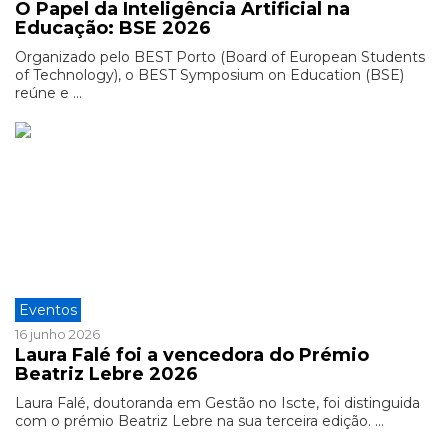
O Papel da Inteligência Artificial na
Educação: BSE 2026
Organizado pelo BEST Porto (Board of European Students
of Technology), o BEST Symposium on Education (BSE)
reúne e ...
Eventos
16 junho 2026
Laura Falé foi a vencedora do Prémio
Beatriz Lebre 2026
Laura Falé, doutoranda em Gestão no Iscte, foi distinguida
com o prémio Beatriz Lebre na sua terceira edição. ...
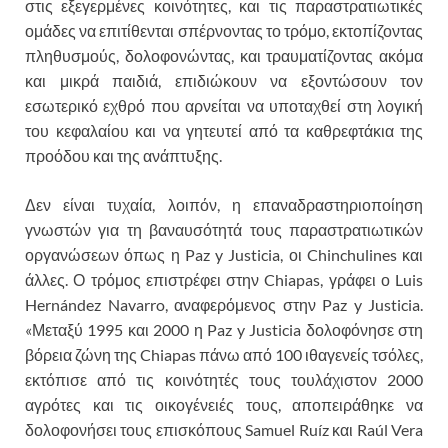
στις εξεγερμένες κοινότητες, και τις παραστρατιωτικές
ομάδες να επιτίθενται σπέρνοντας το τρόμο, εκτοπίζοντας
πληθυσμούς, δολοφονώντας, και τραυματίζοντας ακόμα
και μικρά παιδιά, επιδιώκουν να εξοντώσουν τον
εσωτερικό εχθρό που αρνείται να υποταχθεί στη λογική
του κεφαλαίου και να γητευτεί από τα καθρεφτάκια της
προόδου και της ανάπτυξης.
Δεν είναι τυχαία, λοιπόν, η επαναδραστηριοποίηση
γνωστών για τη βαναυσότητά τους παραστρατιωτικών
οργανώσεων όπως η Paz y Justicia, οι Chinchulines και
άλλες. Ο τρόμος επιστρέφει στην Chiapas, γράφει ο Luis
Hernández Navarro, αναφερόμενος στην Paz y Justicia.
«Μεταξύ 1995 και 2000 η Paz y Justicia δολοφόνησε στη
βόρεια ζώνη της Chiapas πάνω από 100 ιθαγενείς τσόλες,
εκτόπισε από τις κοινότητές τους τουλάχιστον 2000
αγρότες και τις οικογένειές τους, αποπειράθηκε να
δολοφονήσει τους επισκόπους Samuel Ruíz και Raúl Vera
..............................
__What to work on__: An exact restatement of every record is required. Omit the images.

__Written response__:
O Papel da Inteligência Artificial na
Educação: BSE 2026
Organizado pelo BEST Porto (Board of European Students
of Technology), o BEST Symposium on Education (BSE)
reúne e ...
Eventos
16 junho 2026
Laura Falé foi a vencedora do Prémio
Beatriz Lebre 2026
Laura Falé, doutoranda em Gestão no Iscte, foi distinguida
com o prémio Beatriz Lebre na sua terceira edição. ...
στις εξεγερμένες κοινότητες, και τις παραστρατιωτικές
ομάδες να επιτίθενται σπέρνοντας το τρόμο, εκτοπίζοντας
πληθυσμούς, δολοφονώντας, και τραυματίζοντας ακόμα
και μικρά παιδιά, επιδιώκουν να εξοντώσουν τον
εσωτερικό εχθρό που αρνείται να υποταχθεί στη λογική
του κεφαλαίου και να γητευτεί από τα καθρεφτάκια της
προόδου και της ανάπτυξης.
Δεν είναι τυχαία, λοιπόν, η επαναδραστηριοποίηση
γνωστών για τη βαναυσότητά τους παραστρατιωτικών
οργανώσεων όπως η Paz y Justicia, οι Chinchulines και
άλλες. Ο τρόμος επιστρέφει στην Chiapas, γράφει ο Luis
Hernández Navarro, αναφερόμενος στην Paz y Justicia.
«Μεταξύ 1995 και 2000 η Paz y Justicia δολοφόνησε στη
βόρεια ζώνη της Chiapas πάνω από 100 ιθαγενείς τσόλες,
εκτόπισε από τις κοινότητές τους τουλάχιστον 2000
αγρότες και τις οικογένειές τους, αποπειράθηκε να
δολοφονήσει τους επισκόπους Samuel Ruíz και Raúl Vera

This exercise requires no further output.